2023-12-12 -- Advising Meeting Agenda

evamaxfield commented 8 months ago

Agenda

General Exam
- The most up-to-date information from iSchool advisors here: https://drive.google.com/file/d/18dNwo42wkAHHB3OmNB5FS0PFqEWedvAh/view
  - I don't see anywhere in that presentation or in https://canvas.uw.edu/courses/1694344/pages/committees-and-exams#timelines which states I need to submit these documents to the dept
- [x] Schedule a meeting with Bill + Jevin to discuss prospectus + reading list and scheduling of oral exam?
  - [x] Oral exam week of Feb 12 (or friday feb 9 9am - 11am)?
- [x] Add Lucy to committee after exam? -- take what i wrote for the exam to her and explain, and make a clear reason why i would like her help and where. -- other possible is external from dept / university.

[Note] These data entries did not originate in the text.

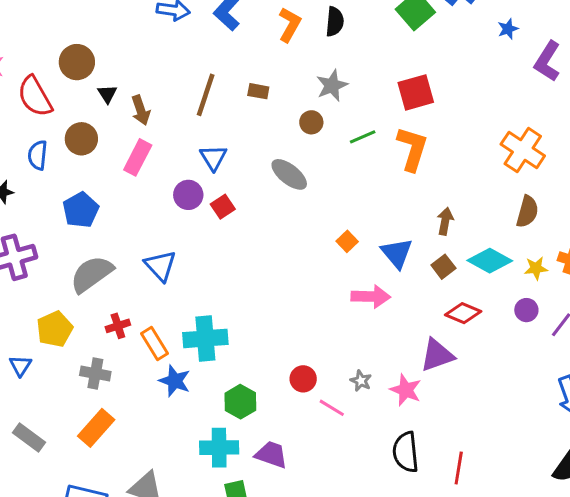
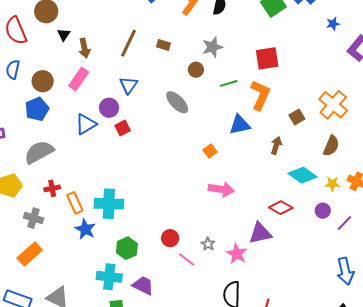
brown circle: (81, 139) -> (43, 81), moved
red square: (223, 207) -> (123, 128), moved
blue triangle: (397, 253) -> (240, 125), moved, turned 50
blue triangle: (160, 266) -> (86, 124), moved, turned 35
brown square: (443, 267) -> (297, 117), moved

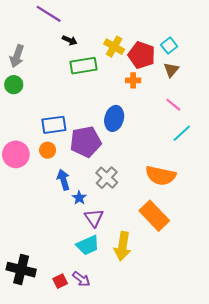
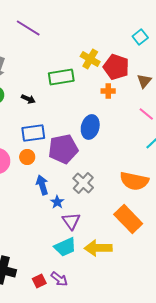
black arrow: (70, 40) -> (28, 99), moved
cyan square: (169, 46) -> (140, 37), moved
yellow arrow: (123, 246) -> (98, 248), turned 80

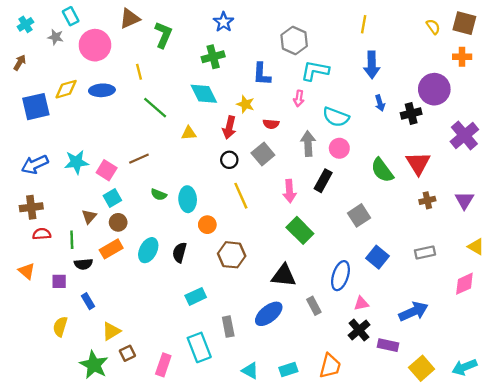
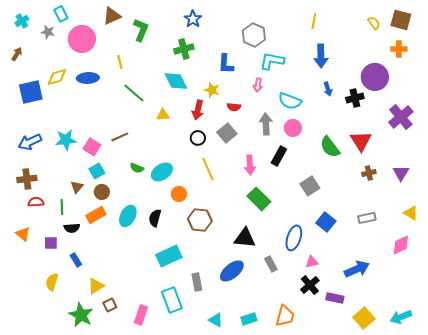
cyan ellipse: (188, 199) -> (162, 172), turned 60
cyan rectangle: (196, 296) -> (169, 256), size x1.4

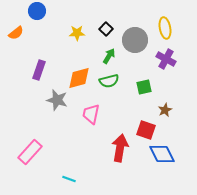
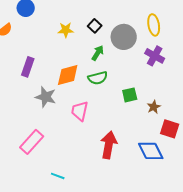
green square: (144, 87) -> (130, 95), moved
red square: (146, 130) -> (170, 129), moved
pink rectangle: (30, 152) -> (32, 142), moved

Quarter Wrap Up and Planning
- [x] EAGER-Survey
  - Distributed + have a plan for sending out emails to people who never responded come January
  - Have a decent amount of data already. Need to parse and dissect it all better but so far so good
  - In general, I think it went okay. My biggest frustration was how long it took to get the application and survey out. Development took longer than planned and I think its partially my fault for not just going with react at the start but I remember talking to you about it and I thought we had said flask might be better. Regardless, it was too much time and it was just frustrating but I still think ultimately it turned out okay.
  - Planning for Next Quarter
  - [x] Have some clear questions to ask?

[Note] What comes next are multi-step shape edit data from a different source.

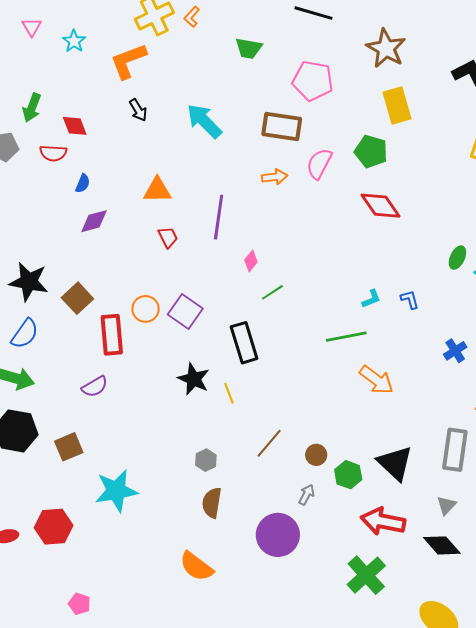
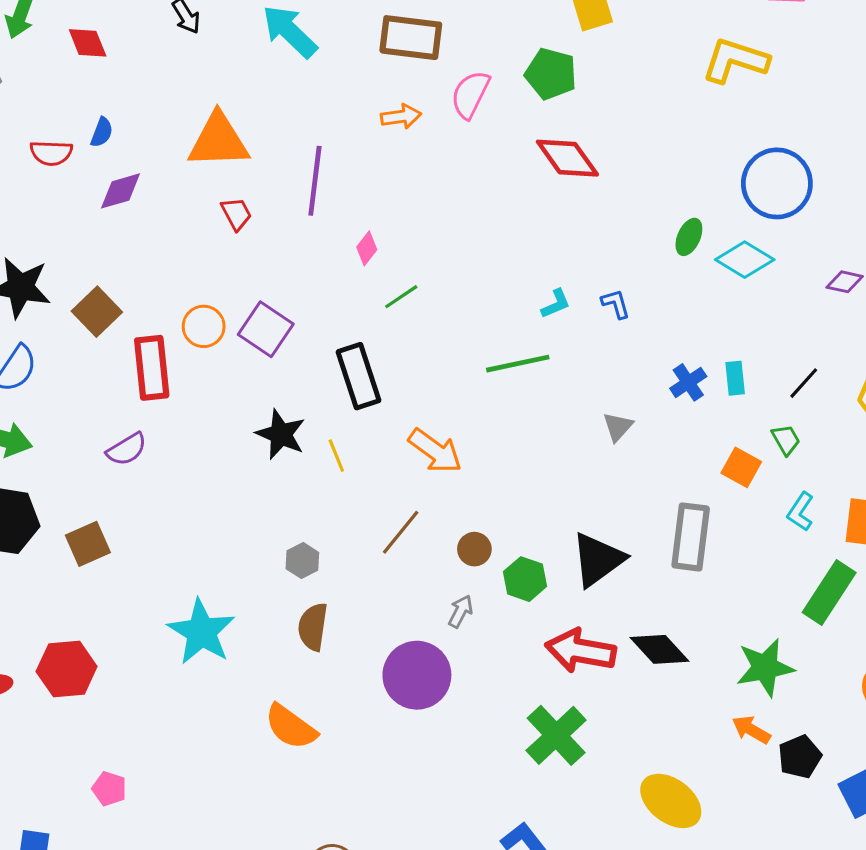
red semicircle: (53, 153) -> (51, 153), moved
orange triangle: (157, 190) -> (218, 141), size x1.4
orange arrow: (376, 380) -> (435, 451), moved
black triangle: (395, 463) -> (598, 560), turned 42
cyan star: (116, 491) -> (201, 632), moved, turned -30
gray triangle: (446, 505) -> (618, 427), moved
black diamond: (442, 545) -> (659, 649), moved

    - [x] Maintenance and Development: what is the timeline for development as compared to the grant funding window
    - [x] Model Evaluation and Difference from User Reports: we expect bias in the model, but we also know that our definition / original annotation criteria is different from user reported software results. This task is a mix of retraining the model and annotating a sample of the response data to estimate how different our annotation criteria is vs user responses
    - [x] Adoption and Use: there were many respondents who reported field wide adoption and use of their software, this to me indicates a biased sample of respondents however this I think requires at least a bit of investigation for the real adoption / usage:
      - are these repositories containerized / packaged
      - are they starred / forked
      - are they installable / how many downloads
      - are they updated
      - are they contributed to
    - FIELD DIFFERENCE: rate of production, type of product, size of development team, collaboration patterns, etc. with grants we can assign dollar amounts so we can look at an economic angle
  - [x] Interviews? Coming up with a method for interviewee selection / things we can't get from quant analysis alone
  - [x] Paper Conf / Journal target? -- code dispoability angle (CSCW), otherwise we go QSS or scientometrics, JCDL maybe?
- [x] RS-Graph
  - I really want to focus on this and EAGER next quarter. Both work well together and build off of each other. RS-Graph is also I think just incredibly valuable if we do it well and quickly
  - Really great progress on it imo. For how little time I had gave to it, I think it has a clear plan with clear questions (may need some more operationalization but in general good)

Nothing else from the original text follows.